(Stored dataset items)
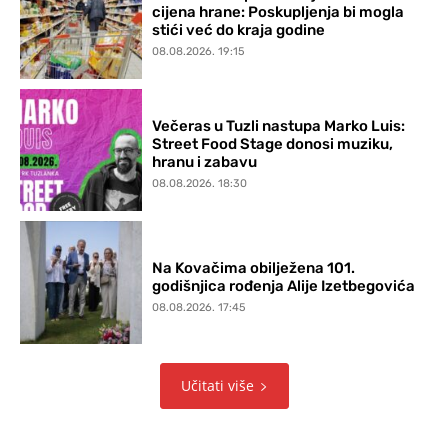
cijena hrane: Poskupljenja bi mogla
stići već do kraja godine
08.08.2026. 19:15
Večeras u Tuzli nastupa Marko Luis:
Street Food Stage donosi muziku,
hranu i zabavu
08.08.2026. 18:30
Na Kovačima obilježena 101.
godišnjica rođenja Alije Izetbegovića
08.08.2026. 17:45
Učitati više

* * *

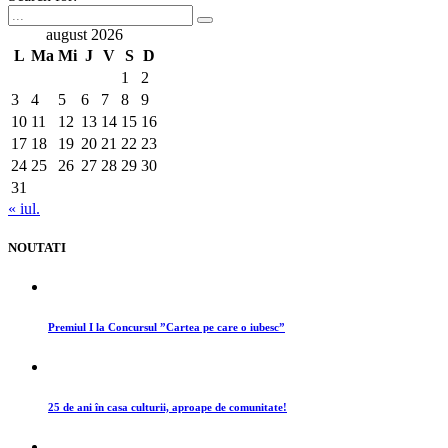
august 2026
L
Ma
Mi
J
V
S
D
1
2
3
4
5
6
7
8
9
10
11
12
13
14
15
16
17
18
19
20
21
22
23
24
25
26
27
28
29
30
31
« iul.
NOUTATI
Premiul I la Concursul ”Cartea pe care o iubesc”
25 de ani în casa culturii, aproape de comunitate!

Description of the task :: What do the lines above say from the one containing "08.08.2026. 19:15" down to the one containing "Učitati više"? Return them exactly, both end lines included, and only them.

Solution for this task ::
08.08.2026. 19:15
Večeras u Tuzli nastupa Marko Luis:
Street Food Stage donosi muziku,
hranu i zabavu
08.08.2026. 18:30
Na Kovačima obilježena 101.
godišnjica rođenja Alije Izetbegovića
08.08.2026. 17:45
Učitati više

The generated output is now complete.